Turnover at the Channel Islands Co-op rose 2.2% in the year from £181m to £185m, with trading profit rising from £8.8m to £9m. The society reported a loss for the year in excess of £4m because of an accounting provision in relation to a lease. The society reported that trading conditions in the year were difficult, with operating costs rising. Sales by its travel department fell significantly, by 11.5% to £3m, while funeral turnover fell by £45,000 (2.44%).

Chelmsford Star slightly increased revenue in the year, which rose by 0.4% from £113.5m to £114m. It reported a trading profit of £755,000, down from £901,000. After payment of share interest it recorded a loss for the year of half a million pounds, compared with a pre tax profit of £140,000 the previous year. In another worrying sign, capital expenditure which had been more than £2m in 2017 and 2018 was down to a mere £140,000. However, both the cash flow and long term liabilities positions improved significantly in the year.

Challenges during the year for Chelmsford Star included pressure on margins, reduced revenues from its department stores and a 7% fall in revenues in the funeral division. The travel operations did well, with sales increasing 5.4%.

Some societies report outside the main reporting season. Heart of England and some of the smaller societies have different reporting periods. 

Lincolnshire has just reported its most recent half year performance rather than a full year. It reported sales in the half year ending March of £165m, a fall from last year as a result of substantial provisioning on travel operations because of the onset of the pandemic. But food revenues rose 6.3%, while pharmacy rose 3.2% and funerals 5.2%. 

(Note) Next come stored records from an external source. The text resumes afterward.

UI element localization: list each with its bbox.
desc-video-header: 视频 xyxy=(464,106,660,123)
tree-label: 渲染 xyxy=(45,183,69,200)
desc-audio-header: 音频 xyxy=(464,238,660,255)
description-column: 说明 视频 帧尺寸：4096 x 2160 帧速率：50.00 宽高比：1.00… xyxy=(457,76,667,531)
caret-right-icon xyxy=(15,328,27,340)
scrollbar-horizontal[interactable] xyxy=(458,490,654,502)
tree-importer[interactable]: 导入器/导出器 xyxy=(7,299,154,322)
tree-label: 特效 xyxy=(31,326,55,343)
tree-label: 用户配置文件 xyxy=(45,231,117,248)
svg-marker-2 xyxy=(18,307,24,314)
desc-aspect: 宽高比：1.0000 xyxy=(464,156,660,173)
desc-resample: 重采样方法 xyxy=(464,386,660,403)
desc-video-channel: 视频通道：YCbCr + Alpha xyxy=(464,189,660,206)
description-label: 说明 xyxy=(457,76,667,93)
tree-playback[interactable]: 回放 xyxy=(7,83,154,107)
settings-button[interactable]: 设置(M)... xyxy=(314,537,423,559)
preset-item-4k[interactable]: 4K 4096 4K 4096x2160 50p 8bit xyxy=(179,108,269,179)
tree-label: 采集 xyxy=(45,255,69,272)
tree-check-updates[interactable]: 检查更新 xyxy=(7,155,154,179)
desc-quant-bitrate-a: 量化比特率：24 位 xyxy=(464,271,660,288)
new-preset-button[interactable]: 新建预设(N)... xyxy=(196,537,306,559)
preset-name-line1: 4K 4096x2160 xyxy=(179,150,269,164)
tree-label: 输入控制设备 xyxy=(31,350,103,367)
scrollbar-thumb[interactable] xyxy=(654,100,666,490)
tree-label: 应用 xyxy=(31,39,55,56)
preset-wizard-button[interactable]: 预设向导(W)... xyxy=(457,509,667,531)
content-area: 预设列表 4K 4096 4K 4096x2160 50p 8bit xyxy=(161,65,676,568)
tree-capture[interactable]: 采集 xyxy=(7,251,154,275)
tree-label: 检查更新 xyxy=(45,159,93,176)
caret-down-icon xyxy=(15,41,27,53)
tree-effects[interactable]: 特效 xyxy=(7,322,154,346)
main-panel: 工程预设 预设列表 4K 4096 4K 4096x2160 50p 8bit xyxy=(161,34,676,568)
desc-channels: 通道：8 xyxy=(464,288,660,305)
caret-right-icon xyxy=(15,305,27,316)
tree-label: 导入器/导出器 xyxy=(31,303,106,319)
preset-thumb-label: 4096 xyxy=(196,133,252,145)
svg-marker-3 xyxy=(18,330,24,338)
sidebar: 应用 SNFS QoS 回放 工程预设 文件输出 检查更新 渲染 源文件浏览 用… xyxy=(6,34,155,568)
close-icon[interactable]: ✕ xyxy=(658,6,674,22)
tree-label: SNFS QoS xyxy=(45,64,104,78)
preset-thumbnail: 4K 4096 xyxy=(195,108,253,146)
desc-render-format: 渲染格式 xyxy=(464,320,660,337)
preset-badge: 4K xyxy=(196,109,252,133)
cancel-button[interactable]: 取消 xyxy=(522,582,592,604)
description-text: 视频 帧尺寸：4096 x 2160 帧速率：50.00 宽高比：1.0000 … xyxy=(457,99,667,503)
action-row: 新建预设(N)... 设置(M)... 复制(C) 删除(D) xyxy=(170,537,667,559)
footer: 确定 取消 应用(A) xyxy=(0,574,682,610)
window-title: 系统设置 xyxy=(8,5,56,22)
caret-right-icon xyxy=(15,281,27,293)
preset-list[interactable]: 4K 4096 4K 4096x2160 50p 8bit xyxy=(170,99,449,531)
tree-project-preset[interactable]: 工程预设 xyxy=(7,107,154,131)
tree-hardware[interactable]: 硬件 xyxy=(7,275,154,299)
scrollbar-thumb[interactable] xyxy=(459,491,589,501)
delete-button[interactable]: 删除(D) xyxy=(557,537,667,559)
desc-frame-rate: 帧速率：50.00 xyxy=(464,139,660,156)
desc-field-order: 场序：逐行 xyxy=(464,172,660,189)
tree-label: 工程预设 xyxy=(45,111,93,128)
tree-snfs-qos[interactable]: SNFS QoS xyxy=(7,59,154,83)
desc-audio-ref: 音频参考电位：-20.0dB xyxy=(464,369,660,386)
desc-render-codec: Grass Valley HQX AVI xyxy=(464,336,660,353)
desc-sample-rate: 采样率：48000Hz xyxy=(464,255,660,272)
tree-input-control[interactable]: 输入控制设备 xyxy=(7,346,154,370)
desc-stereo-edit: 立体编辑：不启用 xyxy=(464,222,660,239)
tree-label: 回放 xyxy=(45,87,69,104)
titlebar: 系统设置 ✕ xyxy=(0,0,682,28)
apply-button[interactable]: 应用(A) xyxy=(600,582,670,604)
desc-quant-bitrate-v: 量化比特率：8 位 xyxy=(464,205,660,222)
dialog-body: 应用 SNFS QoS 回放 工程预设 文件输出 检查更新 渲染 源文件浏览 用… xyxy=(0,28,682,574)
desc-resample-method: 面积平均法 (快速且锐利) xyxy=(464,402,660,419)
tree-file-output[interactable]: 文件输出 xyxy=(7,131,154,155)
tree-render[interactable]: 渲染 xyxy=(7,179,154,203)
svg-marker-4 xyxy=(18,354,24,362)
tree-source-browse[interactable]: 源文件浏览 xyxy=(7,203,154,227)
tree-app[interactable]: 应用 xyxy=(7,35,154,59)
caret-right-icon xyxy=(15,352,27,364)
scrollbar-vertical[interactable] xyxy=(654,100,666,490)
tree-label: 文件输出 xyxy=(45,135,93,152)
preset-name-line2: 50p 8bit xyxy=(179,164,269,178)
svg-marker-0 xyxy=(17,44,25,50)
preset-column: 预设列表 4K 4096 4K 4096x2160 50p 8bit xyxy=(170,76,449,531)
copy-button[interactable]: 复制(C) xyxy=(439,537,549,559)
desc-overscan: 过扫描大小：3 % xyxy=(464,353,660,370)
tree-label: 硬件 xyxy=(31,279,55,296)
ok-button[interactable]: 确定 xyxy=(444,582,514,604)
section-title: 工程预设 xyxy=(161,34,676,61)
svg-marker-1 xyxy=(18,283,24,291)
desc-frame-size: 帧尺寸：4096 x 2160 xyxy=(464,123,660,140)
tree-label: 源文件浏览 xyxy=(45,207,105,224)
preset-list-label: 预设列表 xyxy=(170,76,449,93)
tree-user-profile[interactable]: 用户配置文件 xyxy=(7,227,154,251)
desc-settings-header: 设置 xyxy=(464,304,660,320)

It is important to note that societies do no report their finances in identical ways, meaning that comparisons can be misleading. This includes the treatment of pension liabilities, which can make significant differences to overall financial positions. It is also important to recognise that societies have very different trading activities, while some societies generate large incomes from property portfolios. 

Larger societies tend to be provide much clearer presentations of their financial reports. The Co-op Group, Midcounties and East of England are particularly good in this respect, while Scotmid, Chelmsford Star and Channel Islands could do better in terms of presentation and transparency.

  • This post was amended on 4 July to correct the figure for the change in turnover for the Channel Islands Co-op’s funerals business.